Potential Credit Risk

Can someone please verify this for me? In a swap, even if the current credit risk is zero, there’s potential credit risk since there’s time left until settlement date. Am I correct to say that as long as it’s before the settlement date, there will ALWAYS be potential credit risk? (Schweser V1, E2, Q14.3).

my answer would be yes.

I think potential credit risk is equal to the market value of the swap. If its market value is positive and equal x, you have potential credit risk equal to x. Your counterparty has no potential credit risk. If the market value is negative, your counterparty has the potential credit risk.

^Agreed. Potential credit risk is basically the amount of the claim that the positive value party would have it the counterparty defaulted. That amount is the difference between the PV (fixed PMTs) and PV(float PMTS). So at initiation and anytime the values net out, you would have to say that potential credit risk is zero. But in cases where notional principal is exchanged, this may be a different story…
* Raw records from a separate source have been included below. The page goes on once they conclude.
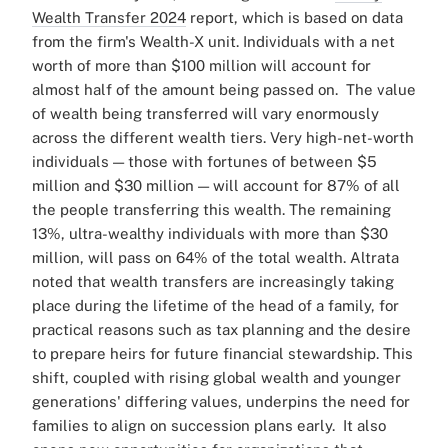
Wealth Transfer 2024
report, which is based on data
from the firm's Wealth-X unit. Individuals with a net
worth of more than $100 million will account for
almost half of the amount being passed on.
The value
of wealth being transferred will vary enormously
across the different wealth tiers. Very high-net-worth
individuals — those with fortunes of between $5
million and $30 million — will account for 87% of all
the people transferring this wealth. The remaining
13%, ultra-wealthy individuals with more than $30
million, will pass on 64% of the total wealth.
Altrata
noted that wealth transfers are increasingly taking
place during the lifetime of the head of a family, for
practical reasons such as tax planning and the desire
to prepare heirs for future financial stewardship. This
shift, coupled with rising global wealth and younger
generations' differing values, underpins the need for
families to align on succession plans early.
It also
maratikus Wrote: ------------------------------------------------------- > I think potential credit risk is equal to the > market value of the swap. If its market value is > positive and equal x, you have potential credit > risk equal to x. Your counterparty has no > potential credit risk. If the market value is > negative, your counterparty has the potential > credit risk. This is EXACTLY what I thought too, before this question from Schweser (unless I’m misinterpreting what they’re saying). In the question the current credit risk was zero because the sawp contract price was 50 and it’s currently priced at 50 with six month until expiration. The answer states, “Current credit risk refers to the amount due now and there is none. However, the forward contract has positive value to the long of $50 minus the present value of $50, so there is potential credit risk in that amount.” Am I missing something? How does any party have positive value right now?

McLeod81 Wrote: ------------------------------------------------------- > ^Agreed. Potential credit risk is basically the > amount of the claim that the positive value party > would have it the counterparty defaulted. That > amount is the difference between the PV (fixed > PMTs) and PV(float PMTS). So at initiation and > anytime the values net out, you would have to say > that potential credit risk is zero. > > But in cases where notional principal is > exchanged, this may be a different story… To your point, McLeod81, there were no funds exchanged upfront.

Am I reading this wrong or are we saying the same thing in a roundabout way Interest rate swaps, credit risk is highest somewhere around the middle of the swap’s life and decreases as time passes and number of remaining settlement periods decrease Currency swaps, both parties are simultaneoulsy exposed to credit risk which is increased due to exchange of principal at inception and maturity of swap. Credit risk is highest between the middle and maturity of the swap. The above leads me to believe that there is always potential credit risk.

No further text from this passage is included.